WHAT YOU WILL DO: Give back all of the data exactly, with every picture omitted.

Stored data entries:
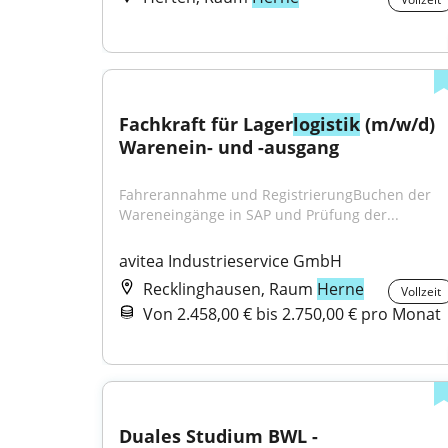
Fachkraft für Lager
logistik
 (m/w/d) 
Warenein- und -ausgang
Fahrerannahme und RegistrierungBuchen der 
Wareneingänge in SAP und Prüfung der...
avitea Industrieservice GmbH
Recklinghausen, Raum
Herne
Vollzeit
Von 2.458,00 € bis 2.750,00 € pro Monat
Duales Studium BWL -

OUTPUT OF THE EXERCISE:
Fachkraft für Lager
logistik
 (m/w/d) 
Warenein- und -ausgang
Fahrerannahme und RegistrierungBuchen der 
Wareneingänge in SAP und Prüfung der...
avitea Industrieservice GmbH
Recklinghausen, Raum
Herne
Vollzeit
Von 2.458,00 € bis 2.750,00 € pro Monat
Duales Studium BWL -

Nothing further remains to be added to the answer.